Arrington's Redskins jersey has been available in stores for the first time. He declined to join Players Inc. by crossing out the standard clause when he was selected No. 2 overall in the 2000 NFL draft. The linebacker was the only active NFL player to challenge the NFLPA's group licensing agreement. The standard rate paid is 6 percent of the wholesale cost for merchandise such as jerseys, trading cards, T-shirts and video games. In 2001, Arrington successfully filed a lawsuit against three trading card companies for using his likeness without permission.
"I didn't agree [in December]," Arrington said yesterday at Redskins Park, "but it's still kind of cool to see a lot of people wearing my jersey. I hope all this works out so I can just play ball."
Arrington has the most sought-after jersey among Redskins players, the club said.
"Until this year, fans requested on a regular basis the ability to buy LaVar's official jersey and other merchandise related to that agreement," said Redskins spokesman Karl Swanson, who added that the issue was primarily between Arrington and the NFLPA. "There's never been a shortage of demand."

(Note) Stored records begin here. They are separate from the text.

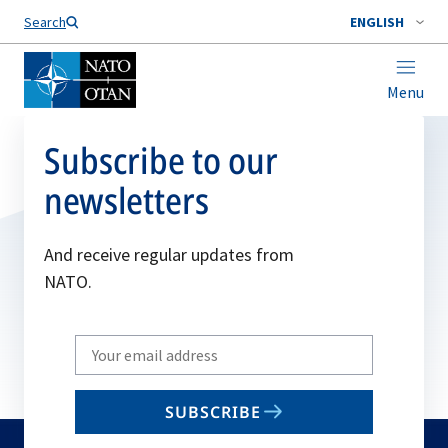
Search
ENGLISH
Menu
Subscribe to our
newsletters
And receive regular updates from
NATO.
Write
your
email
SUBSCRIBE
to
subscribe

Upshaw also hopes to reach a settlement in Arrington's contract dispute with the Redskins. Last month, Arrington filed a non-injury grievance with the NFL alleging that a $6.5 million roster bonus was missing from his new contract that had been agreed upon in principle. Arrington said that he and his agent, Carl Poston, didn't have an opportunity to thoroughly examine the contract because of deadline pressure.
Last month, Arrington made harsh comments about the Redskins' front office, including owner Daniel Snyder. But several days ago the linebacker met with Snyder to discuss the issue. "I think the meeting went well," Arrington said yesterday. "It was very productive for the two of us."